General Federation of Labour Unions in the Kingdom of Egypt (GFLUKE) was a federation of trade unions in Egypt. GFLUKE was founded on March 1, 1938. In the year of its foundation, GFLUKE was the largest trade union organisation in Egypt. At the time of its foundation, GFLUKE consisted of 32 trade unions from the Cairo area,. The core behind the founding of GFLUKE consisted of the Commission to Organise the Workers Movement and the group around Abbas Halim. Many of the founding members of GFLUKE had been active in the National Federations of Trade Unions in Egypt (1930–1935). In some ways, GFLUKE was a continuation of NFTUE.

Abbas Halim became the president of GFLUKE, Muhammad Yusuf al-Mudarrik vice-president and Muhammad Hasan Amara general secretary. GFLUKE had a policy of independence from political parties. Towards the government, the organisation employed a pragmatic approach.

Soon after the foundation of GFLUKE, the federation was divided into two camps. The core issue of contention was the role of non-workers in the labour movement. Halim promoted the engineer Ahmad ad-Damardash as-Shanadi as new GFLUKE president, a candidacy that al-Mudarrik opposed. In the end as-Shanadi became GFLUKE president, and Halim became the zaim (leader) of GFLUKE.

In 1939, GFLUKE raised the demand for the adoption of a legislation on the right to form trade unions. A group of trade union officials, led by al-Mudarrik, went on an indefinite hunger strike on June 12. The hunger strike, whilst failing to convince the government to adopt such a legislation, became highly publicised.

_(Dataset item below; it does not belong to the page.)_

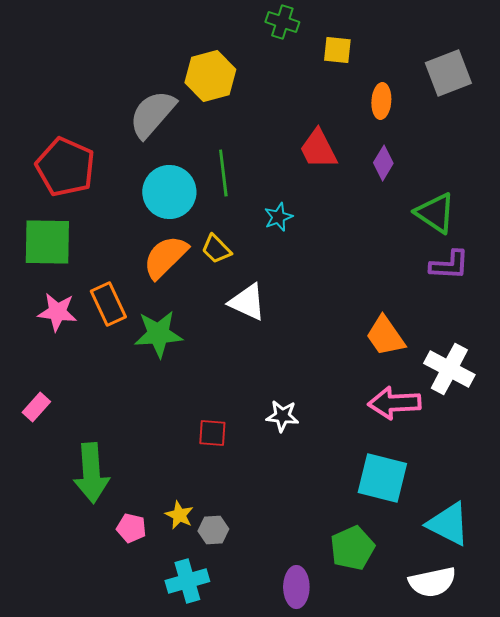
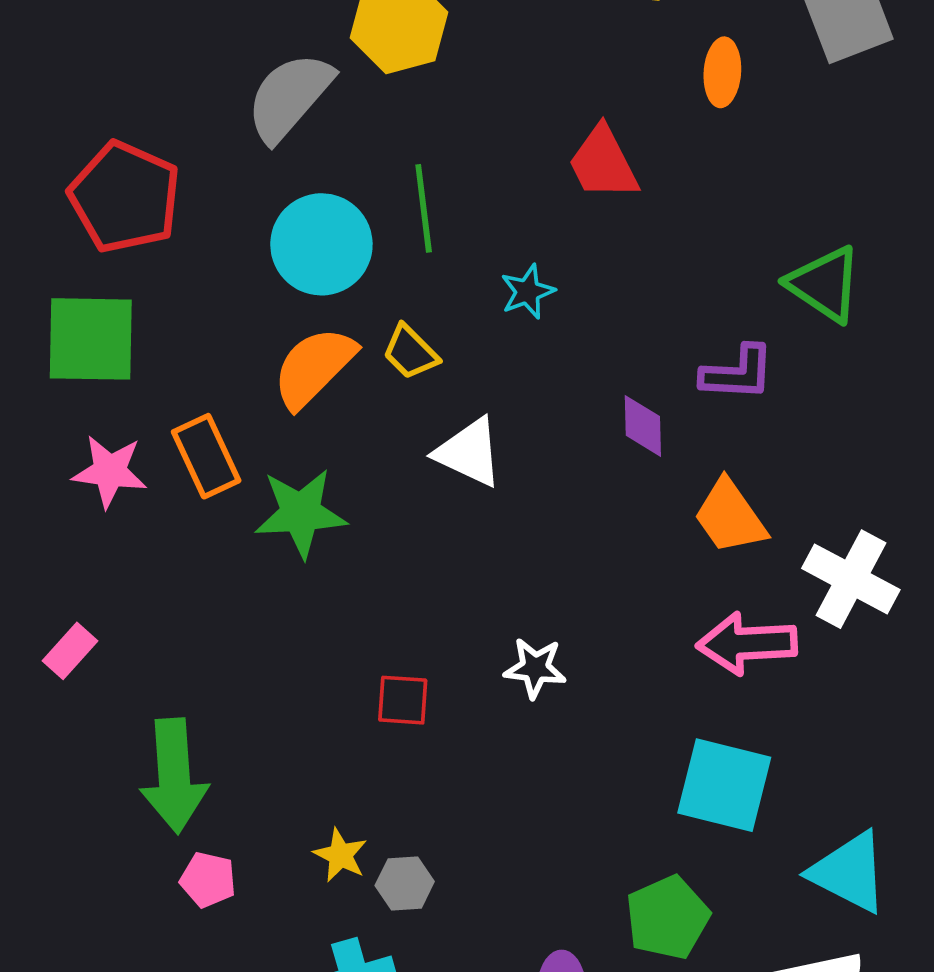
purple diamond: (383, 163) -> (643, 426), moved, turned -32
purple L-shape: (449, 265) -> (737, 373), moved
pink pentagon: (131, 528) -> (208, 880), moved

In the fall of 1939, a wave of layoffs affected the workers in Egypt, parallel to staggering cost of living and decline in real wages. GFLUKE launched protests against the layoffs, demanding government action. The country being under martial law, the government responded by curtailing the abilities of GFLUKE to function. In the end, the federation headquarters were closed down by police. The organisation ceased to function effectively, and by 1941 it was dissolved.